Using Maple, we have:
phi:=ln(sqrt(((x-1)^2+y^2+z^2+0.09)/((x+1)^2+y^2+z^2+0.09)));
Now if we plot the gradient of this, in Maple, we obtain:
with(plots):
gradplot3d(phi,x=-2..2,y=-1..1,z=-1..1,axes='FRAMED',
arrows='SLIM',grid=[16,8,8],
orientation=[71,76],scaling='CONSTRAINED');
We can see a field source at (1,0,0) and a field sink at (-1,0,0).
In order to make it clearer, lets consider the field in the xz-plane.

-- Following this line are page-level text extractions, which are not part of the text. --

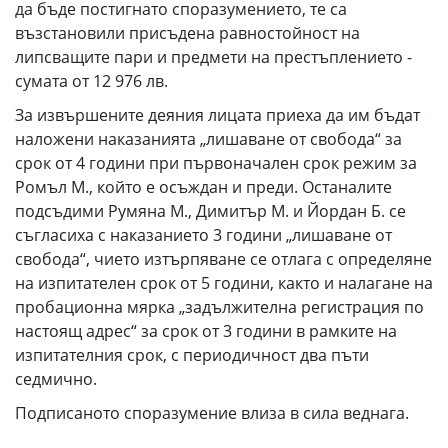
да бъде постигнато споразумението, те са
възстановили присъдена равностойност на
липсващите пари и предмети на престъплението -
сумата от 12 976 лв.
За извършените деяния лицата приеха да им бъдат
наложени наказанията „лишаване от свобода“ за
срок от 4 години при първоначален срок режим за
Ромъл М., който е осъждан и преди. Останалите
подсъдими Румяна М., Димитър М. и Йордан Б. се
съгласиха с наказанието 3 години „лишаване от
свобода“, чието изтърпяване се отлага с определяне
на изпитателен срок от 5 години, както и налагане на
пробационна мярка „задължителна регистрация по
настоящ адрес“ за срок от 3 години в рамките на
изпитателния срок, с периодичност два пъти
седмично.
Подписаното споразумение влиза в сила веднага.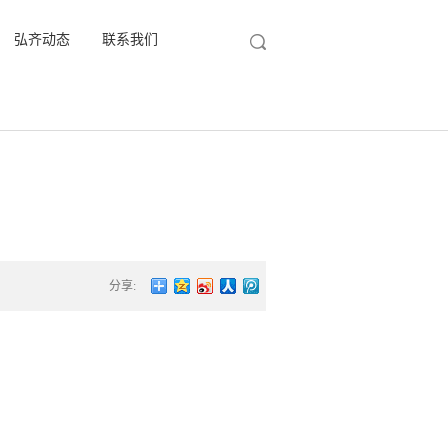
弘齐动态
联系我们
分享: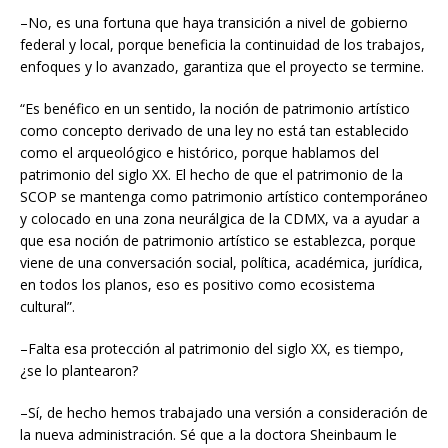
–No, es una fortuna que haya transición a nivel de gobierno
federal y local, porque beneficia la continuidad de los trabajos,
enfoques y lo avanzado, garantiza que el proyecto se termine.
“Es benéfico en un sentido, la noción de patrimonio artístico
como concepto derivado de una ley no está tan establecido
como el arqueológico e histórico, porque hablamos del
patrimonio del siglo XX. El hecho de que el patrimonio de la
SCOP se mantenga como patrimonio artístico contemporáneo
y colocado en una zona neurálgica de la CDMX, va a ayudar a
que esa noción de patrimonio artístico se establezca, porque
viene de una conversación social, política, académica, jurídica,
en todos los planos, eso es positivo como ecosistema
cultural”.
–Falta esa protección al patrimonio del siglo XX, es tiempo,
¿se lo plantearon?
–Sí, de hecho hemos trabajado una versión a consideración de
la nueva administración. Sé que a la doctora Sheinbaum le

Using Maple to substitute y = 0 into phi, one obtains:
phi_xz:=subs(y=0,phi);
If we then plot the gradient of this field in 2-dimensions, using Maple,
we obtain:
gradplot(phi_xz,x=-2..2,z=-1..1,arrows='SLIM',axes='FRAMED',
scaling='CONSTRAINED',grid=[20,10],color='RED');
We see that when x = 0, the field lines become parallel, indicating that the divergence is zero on the yz-plane. Therefore, the divergence of the gradient of phi is zero on the yz-plane, and this is just the Laplacian of phi. We can now see why the Laplacian of phi is zero when x = 0.